Two Cochrane reviews on topics related to the treatment of WAD had been previously published. Both reviews included studies that used multimodal treatments. As neither review looked specifically at the effects of exercise in the treatment of patients with WAD, we determined that there was a need for a systematic review to elucidate the specific effects of exercise in the treatment of WAD. In particular, there was a need for a review examining the effects of neck stabilization and postural exercises in the treatment of WAD, as these interventions are commonly employed by physiotherapists.

What This Study Adds

Based on the results of this systematic review, there is moderate evidence to support the use of postural exercises for decreasing pain and time off work in the treatment of patients with acute WAD. However, no evidence exists to support the use of postural exercises for increasing neck ROM. There is conflicting evidence in support of neck-stabilization exercises in the treatment of patients with acute WAD.

Acknowledgments

The authors would like to thank Tyler Dumont for providing consultation and review of this manuscript prior to submission and Charlotte Beck for her assistance in conducting the literature search.

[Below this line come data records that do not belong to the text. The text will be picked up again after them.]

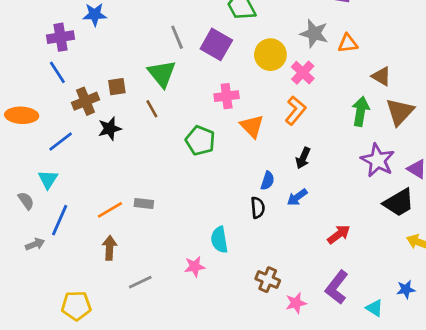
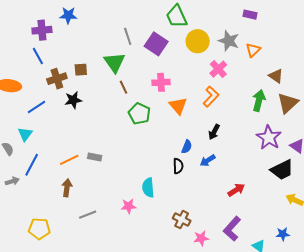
orange triangle: (348, 43) -> (253, 50), turned -42
yellow circle: (270, 55) -> (198, 41), moved
brown line: (152, 109) -> (123, 87), moved

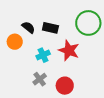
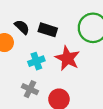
gray cross: (40, 79) -> (30, 89), turned -32

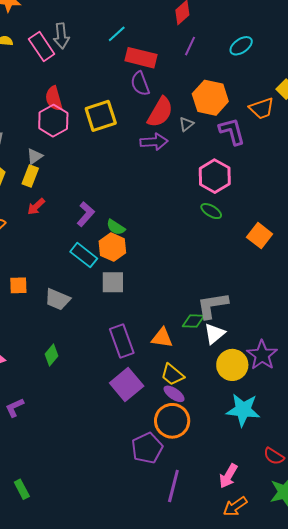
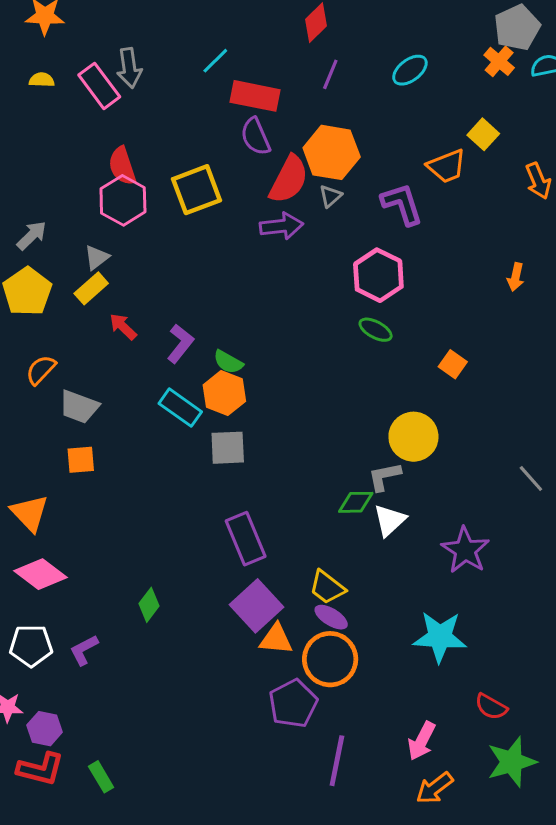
orange hexagon: (210, 98) -> (332, 152), moved
yellow rectangle: (30, 176) -> (91, 288), turned 30
red arrow: (36, 207) -> (123, 327), moved, turned 90
orange square: (260, 236) -> (453, 364), size x0.7
gray trapezoid: (58, 299) -> (79, 407), moved
gray L-shape: (212, 305) -> (384, 476), size x0.7
orange triangle: (162, 338) -> (276, 639), moved
green diamond: (52, 355) -> (149, 605), moved
yellow circle: (232, 365) -> (413, 437), moved

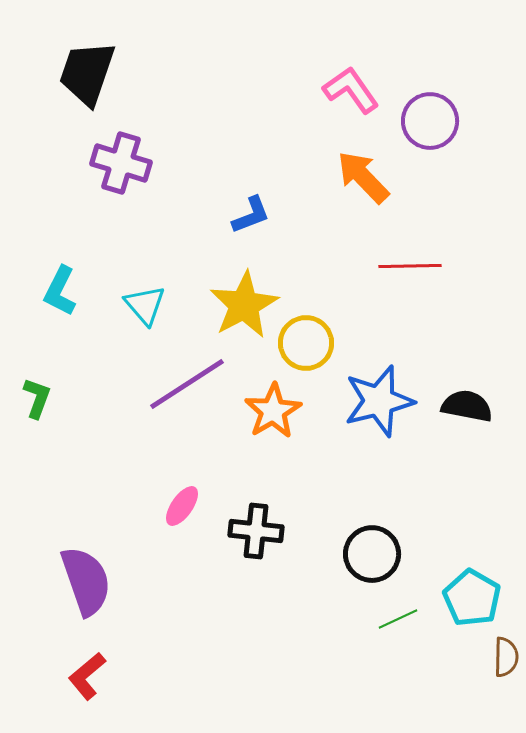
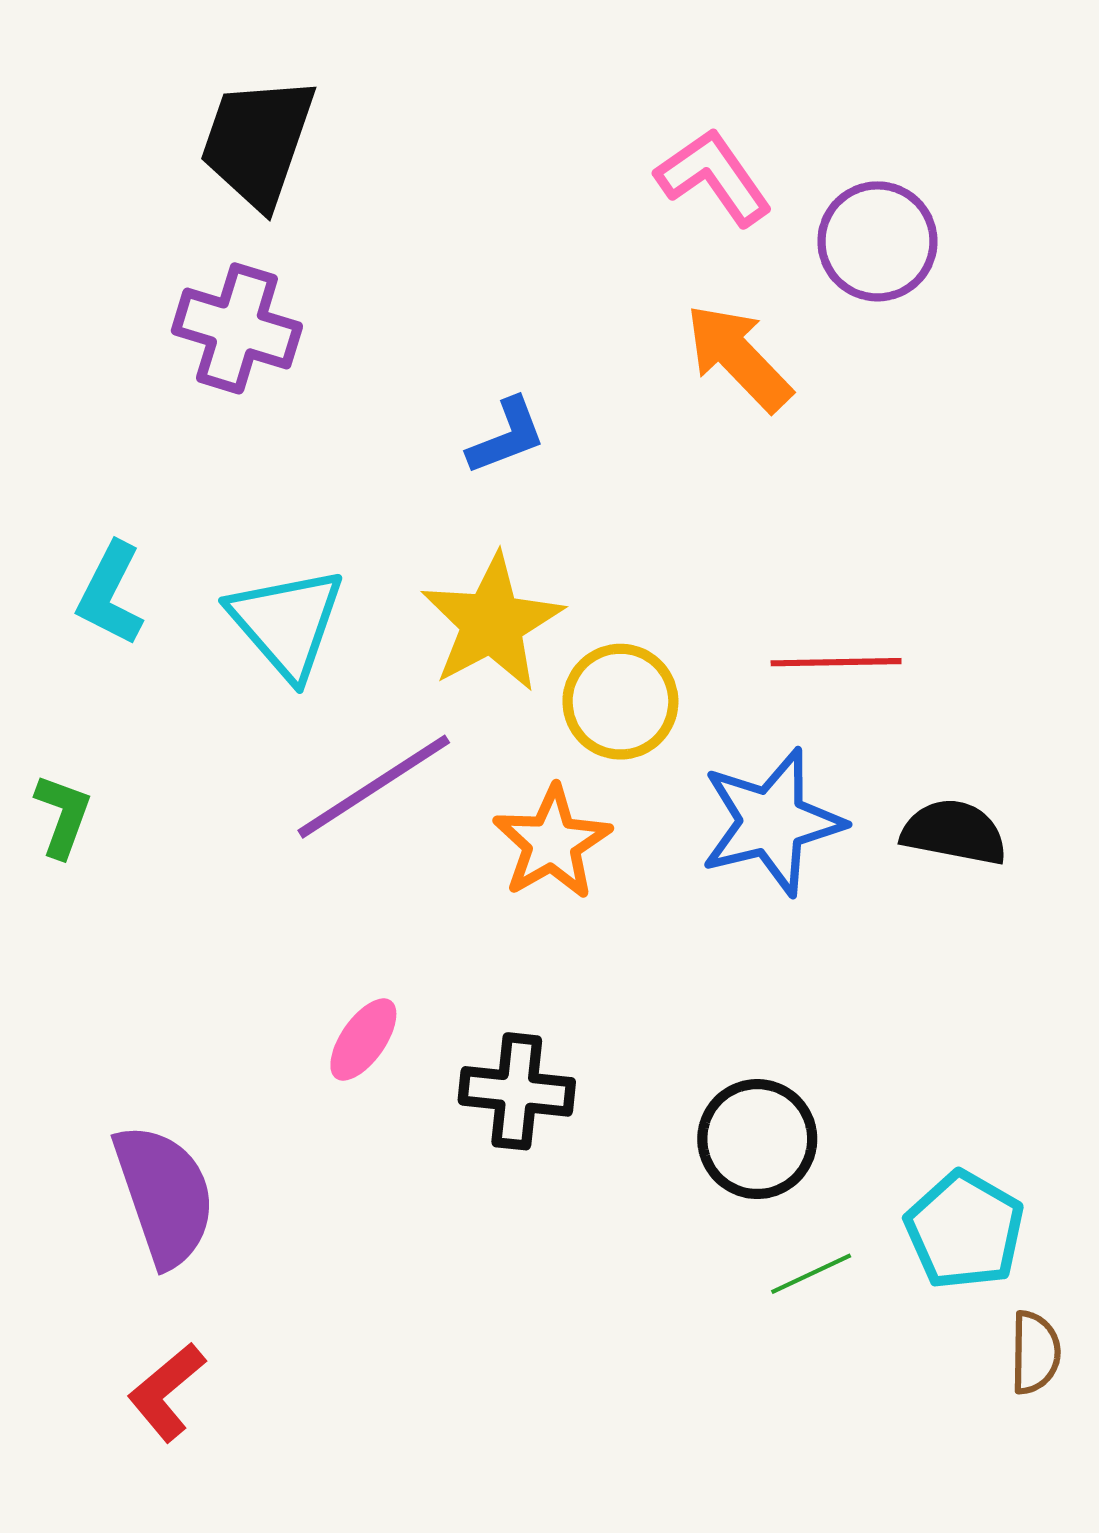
black trapezoid: (87, 73) -> (258, 142), moved
red line: (410, 266) -> (836, 662), moved
cyan triangle: (145, 305) -> (287, 623), size x1.4

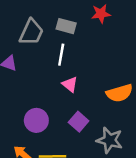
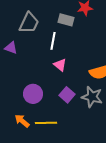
gray rectangle: (66, 26) -> (66, 20), moved
gray star: (110, 140) -> (92, 97), moved

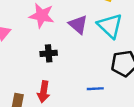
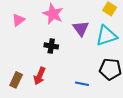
cyan triangle: (110, 26) -> (106, 36), turned 45

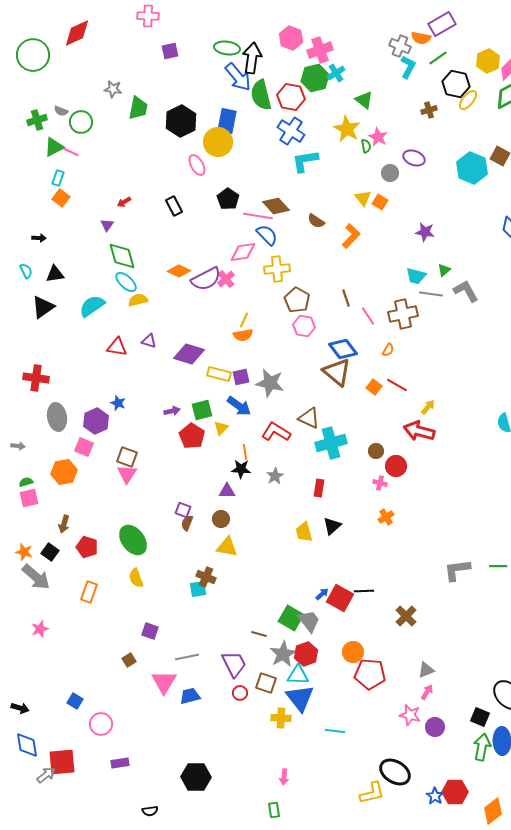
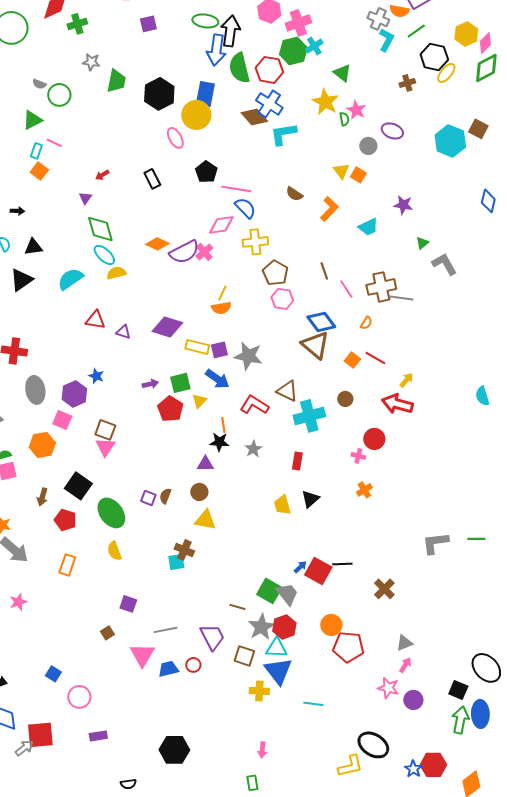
blue arrow: (238, 77) -> (216, 50), turned 48
green cross: (37, 120) -> (77, 24), moved
pink line: (71, 152) -> (54, 143), moved
brown diamond: (276, 206) -> (254, 117), moved
cyan trapezoid: (416, 276) -> (368, 227), moved, turned -40
gray line: (431, 294) -> (401, 298), moved
purple triangle: (149, 341) -> (123, 332), moved
brown circle: (376, 451) -> (345, 399), moved
purple square: (183, 510) -> (148, 498), moved
black square: (50, 552) -> (78, 486), moved, size x1.5
red circle: (240, 693) -> (193, 665), moved

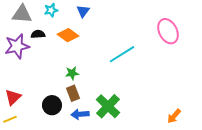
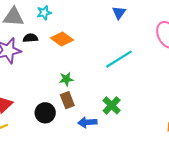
blue triangle: (83, 11) -> (119, 13), moved
green cross: (108, 106) -> (112, 105), moved, size x0.7
blue arrow: (80, 114) -> (87, 122), moved

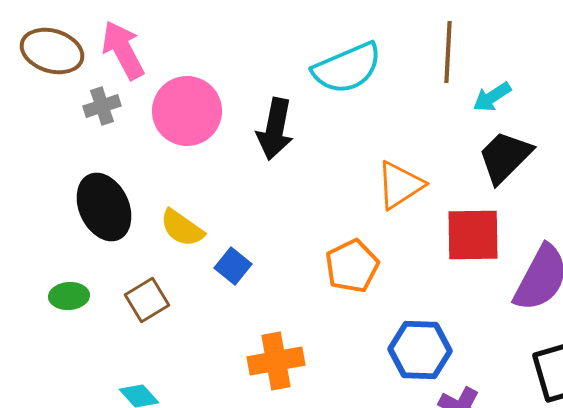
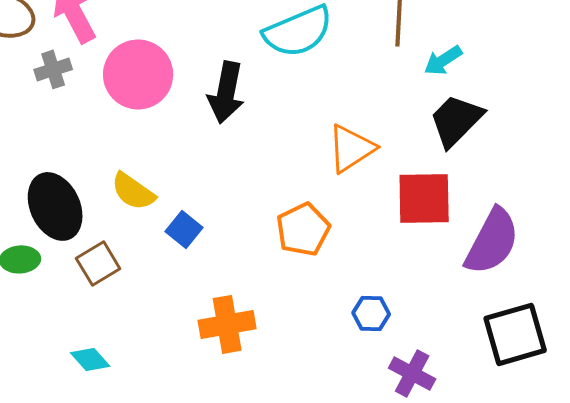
black ellipse: (104, 207) -> (55, 206), moved
blue hexagon: (420, 350) -> (371, 313), size x0.6

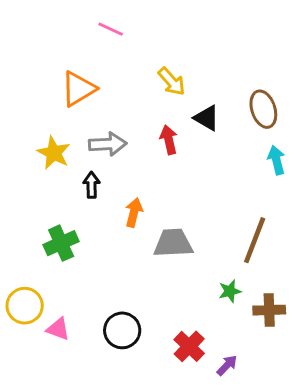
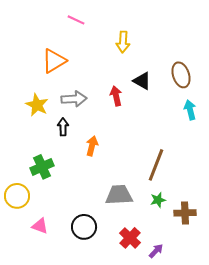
yellow arrow: (172, 82) -> (123, 42), moved, turned 45
brown line: (255, 240) -> (156, 165), moved
gray trapezoid: (173, 243) -> (119, 195), moved
yellow circle: (25, 306) -> (17, 196), moved

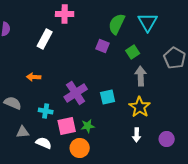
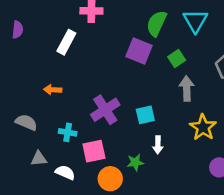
purple square: (103, 46) -> (139, 51), size x1.5
yellow star: (140, 107) -> (203, 127), moved
green star: (88, 126) -> (135, 162), moved
white arrow: (137, 135) -> (158, 145), moved

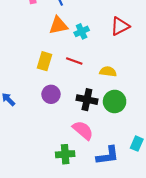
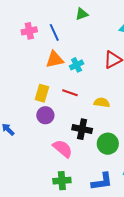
purple circle: (51, 94) -> (45, 115), moved
green circle: (115, 101) -> (108, 144), moved
pink semicircle: (83, 130) -> (63, 149), moved

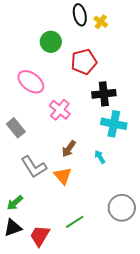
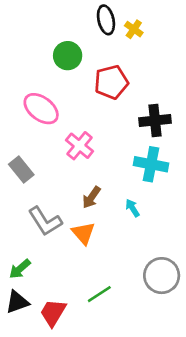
black cross: (104, 94) -> (155, 121), moved

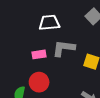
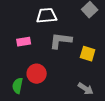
pink rectangle: (39, 54) -> (24, 42), moved

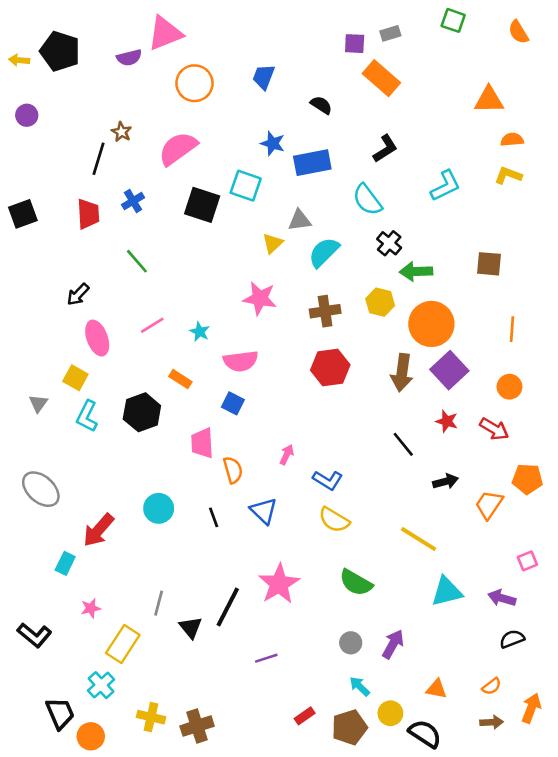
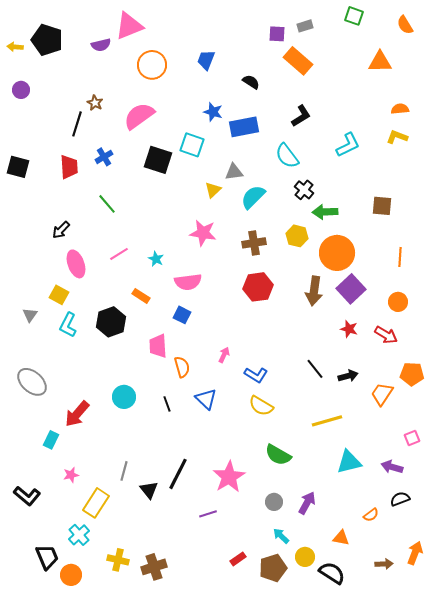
orange triangle: (489, 100) -> (380, 62), moved
black square: (23, 214) -> (18, 167), turned 35
black line: (403, 444) -> (315, 369), moved
yellow line: (419, 539) -> (327, 421), turned -48
pink star: (279, 584) -> (229, 477), moved
orange semicircle: (492, 686) -> (371, 515), moved

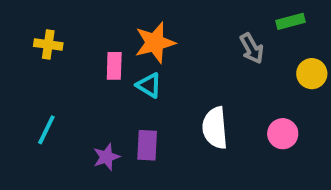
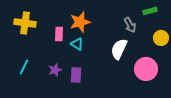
yellow cross: (48, 45) -> (25, 23), size x1.5
white semicircle: (215, 128) -> (119, 49), moved, turned 30
pink circle: (283, 134) -> (146, 69), size x1.5
purple star: (106, 157) -> (55, 70), moved

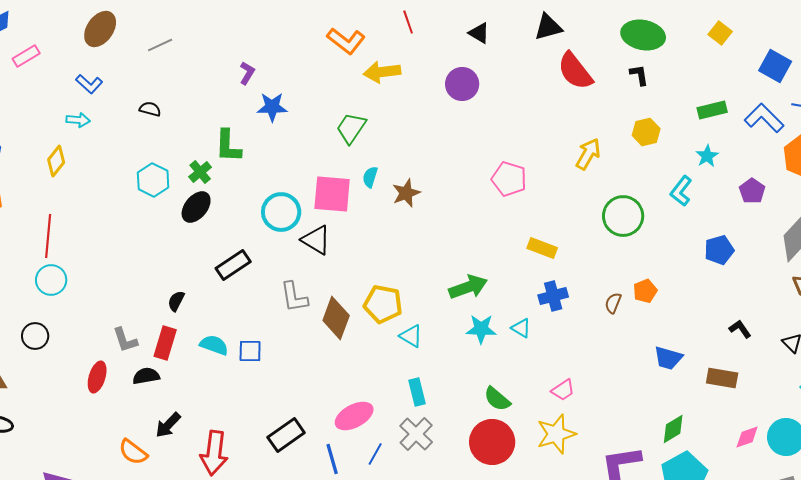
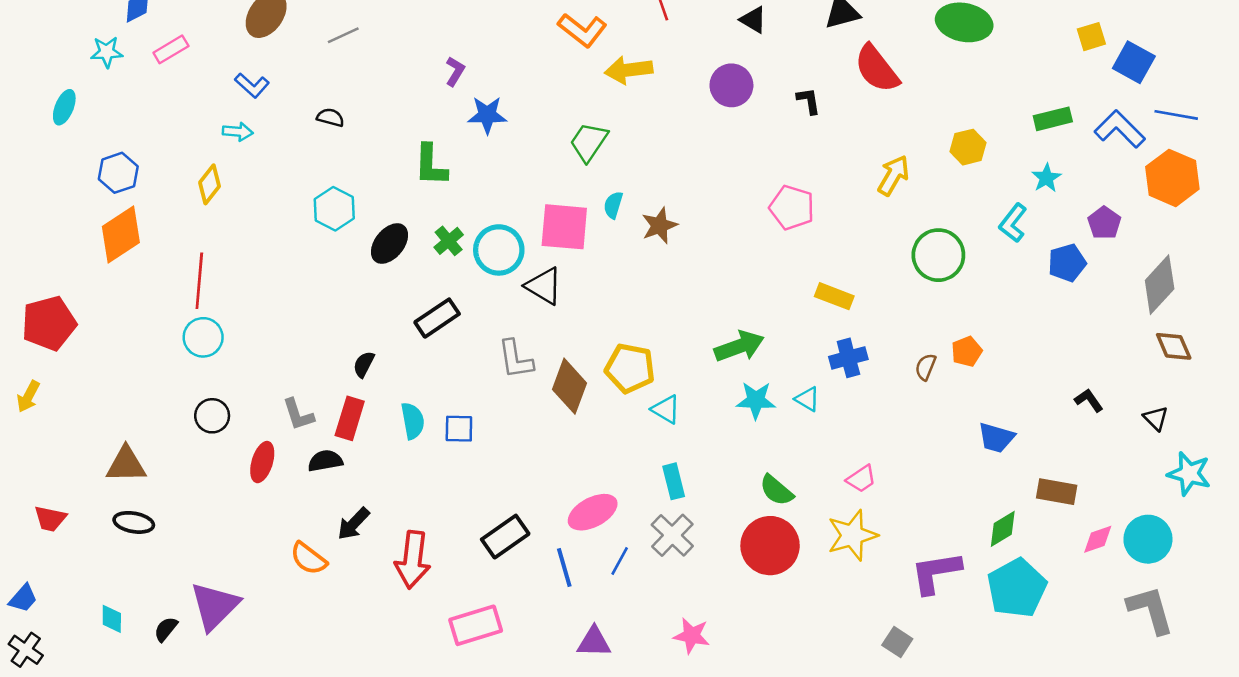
yellow square: (720, 33) -> (1091, 37), moved, turned 35
black L-shape: (639, 75) -> (809, 101), moved
green cross: (200, 172) -> (449, 241), moved
blue pentagon: (719, 250) -> (1067, 263), moved
black circle: (35, 336) -> (212, 416), moved
cyan semicircle: (214, 345) -> (413, 421), turned 60
brown rectangle: (722, 378) -> (1057, 492), moved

Appendix: Quality-Assessment Tool for Evaluating Review Articles

  1. Did the review address a focused clinical question?

  2. Is it unlikely that important or relevant studies were missed? (i.e., was the search for evidence comprehensive?)

  3. Were the criteria used to select articles for inclusion appropriate? Were the exclusion criteria appropriate?

  4. Was the validity of the included studies appraised?

  5. Were the assessments of studies reproducible?

  6. Were the results combined appropriately?

  7. Do the conclusions of the review reflect the results?

Drescher K, Hardy S, MacLean J, Schindler M, Scott K, Harris SR. Efficacy of postural and neck stabilization exercises for persons with acute whiplash-associated disorders: a systematic review. Physiother Can. 2008;60:215-223.